En octobre dernier, ils avaient été recalés au profit de nouveaux médecins ayant, pour certains, seulement six mois d’enregistrement auprès du Medical Council (MC) et la plupart des proches du pouvoir. En réponse à une PnQ, le Premier ministre avait donné l’assurance que d’autres médecins allaient être recrutés dans le service civil, cette année. Ce qui a été chose faite avec le recrutement de 136 nouveaux généralistes dans nos hôpitaux depuis le 21 mars. Or, cette fois encore, ces médecins recalés, dont certains sont enregistrés au MC depuis  2012, ne figurent pas parmi les nouvelles recrues de la Public Service Commission (PSC) et s’estiment doublement lésés.
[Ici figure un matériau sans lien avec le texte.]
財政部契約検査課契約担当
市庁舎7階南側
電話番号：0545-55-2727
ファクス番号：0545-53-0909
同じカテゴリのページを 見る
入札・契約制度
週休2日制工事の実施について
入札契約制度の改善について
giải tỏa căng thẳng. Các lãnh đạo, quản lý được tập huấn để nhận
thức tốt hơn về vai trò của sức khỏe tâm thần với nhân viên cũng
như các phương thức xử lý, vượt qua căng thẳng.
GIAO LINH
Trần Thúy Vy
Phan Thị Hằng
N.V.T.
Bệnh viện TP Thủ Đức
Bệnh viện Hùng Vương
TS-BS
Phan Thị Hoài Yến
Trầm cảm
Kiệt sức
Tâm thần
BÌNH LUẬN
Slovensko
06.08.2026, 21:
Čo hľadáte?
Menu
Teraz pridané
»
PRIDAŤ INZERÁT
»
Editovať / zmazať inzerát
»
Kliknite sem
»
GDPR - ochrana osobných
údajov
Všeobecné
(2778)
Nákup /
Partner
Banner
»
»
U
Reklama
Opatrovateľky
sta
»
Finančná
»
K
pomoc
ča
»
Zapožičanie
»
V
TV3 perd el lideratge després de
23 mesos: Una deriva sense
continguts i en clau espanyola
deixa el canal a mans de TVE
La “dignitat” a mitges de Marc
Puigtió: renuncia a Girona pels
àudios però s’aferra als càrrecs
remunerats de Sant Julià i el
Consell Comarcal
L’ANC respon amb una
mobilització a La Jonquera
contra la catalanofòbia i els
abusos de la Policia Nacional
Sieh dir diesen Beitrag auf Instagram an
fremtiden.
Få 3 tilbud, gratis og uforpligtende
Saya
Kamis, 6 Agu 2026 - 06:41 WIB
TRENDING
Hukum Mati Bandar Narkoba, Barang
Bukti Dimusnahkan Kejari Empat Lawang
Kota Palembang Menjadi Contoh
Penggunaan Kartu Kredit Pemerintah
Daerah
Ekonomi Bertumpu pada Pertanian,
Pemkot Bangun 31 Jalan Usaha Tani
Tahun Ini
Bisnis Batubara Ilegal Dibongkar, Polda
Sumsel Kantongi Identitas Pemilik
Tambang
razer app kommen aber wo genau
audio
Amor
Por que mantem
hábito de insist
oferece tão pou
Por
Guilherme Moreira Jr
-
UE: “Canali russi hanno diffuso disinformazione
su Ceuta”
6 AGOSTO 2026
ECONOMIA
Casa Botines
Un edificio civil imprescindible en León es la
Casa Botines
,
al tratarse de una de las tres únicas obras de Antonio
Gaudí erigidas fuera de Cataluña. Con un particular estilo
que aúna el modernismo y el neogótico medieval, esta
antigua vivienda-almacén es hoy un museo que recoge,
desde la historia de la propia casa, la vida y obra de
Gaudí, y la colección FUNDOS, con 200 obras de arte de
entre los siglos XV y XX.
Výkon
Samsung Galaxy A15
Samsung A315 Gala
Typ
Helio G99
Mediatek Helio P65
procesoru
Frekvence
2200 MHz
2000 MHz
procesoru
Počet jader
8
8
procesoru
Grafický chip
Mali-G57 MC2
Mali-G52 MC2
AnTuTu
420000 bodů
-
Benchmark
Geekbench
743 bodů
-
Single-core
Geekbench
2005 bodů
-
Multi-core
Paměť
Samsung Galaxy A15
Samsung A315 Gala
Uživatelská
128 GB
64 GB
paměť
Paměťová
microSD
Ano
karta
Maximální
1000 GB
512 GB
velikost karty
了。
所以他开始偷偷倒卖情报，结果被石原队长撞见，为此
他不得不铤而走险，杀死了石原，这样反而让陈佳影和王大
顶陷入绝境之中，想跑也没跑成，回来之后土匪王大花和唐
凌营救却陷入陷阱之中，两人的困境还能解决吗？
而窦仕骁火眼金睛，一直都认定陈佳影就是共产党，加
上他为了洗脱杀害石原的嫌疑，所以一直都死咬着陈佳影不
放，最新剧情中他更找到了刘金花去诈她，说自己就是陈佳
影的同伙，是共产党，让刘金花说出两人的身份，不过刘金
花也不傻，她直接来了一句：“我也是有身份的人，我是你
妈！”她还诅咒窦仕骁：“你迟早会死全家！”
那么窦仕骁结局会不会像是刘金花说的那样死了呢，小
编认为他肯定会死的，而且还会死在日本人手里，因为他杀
Frustrés et découragés, ils disent ne pas comprendre le mode de recrutement qui n’aurait, selon eux, pas tenu compte du critère d’ancienneté ainsi que des qualifications académiques. Qui plus est, notent-ils, cette fois encore, outre des proches de ministres et députés parmi les nouvelles recrues, la PSC a aussi recruté des couples, mariés et fiancés. 
Dans un communiqué la semaine dernière, le ministère de la Santé, qui annonçait le recrutement de 136 nouveaux généralistes dans le service civil, indiquait que la liste des nouvelles recrues ne pouvait être publiée car en attente d’une réponse finale de médecins dans une semaine. Lundi dernier, en consultant la liste officielle, c’était une nouvelle fois la déception chez les médecins recalés. Pour cause, certains d’entre eux attendent depuis plus de trois ans, certains depuis 2011. Outre la déception, la frustration et le désespoir les envahissent. Ils avaient cru être parmi ce batch de nouveaux spécialistes. En effet, si l’exercice d’interview effectué par le ministère de la Santé en juin dernier avait  favorisé, selon eux, des proches du pouvoir (dont certains n’avaient que six mois d’enregistrement auprès du MC), cette fois encore – alors que l’exercice de recrutement a été effectué par la PSC, ce sont principalement de nouveaux venus dans la médecine qui ont été retenus, dont plusieurs n’auraient, selon les médecins frustrés, pas les qualifications académiques nécessaires.
« Pourtant, lors des interviews, tout s’est très bien passé. On en est ressorti avec l’espoir que cette fois, ce sera la bonne. Hélas, une fois de plus, nous avons été lésés », disent les médecins. Ils soutiennent, par ailleurs, que cette fois encore, parmi les nouvelles recrues, figurent des proches de ministres, de députés et d’agents politiques. « Nous ne mettons pas les qualifications de tous ces médecins en doute, mais nous sommes témoins que certains qui n’ont pas le niveau de SC ni de HSC ont été recrutés », disent-ils.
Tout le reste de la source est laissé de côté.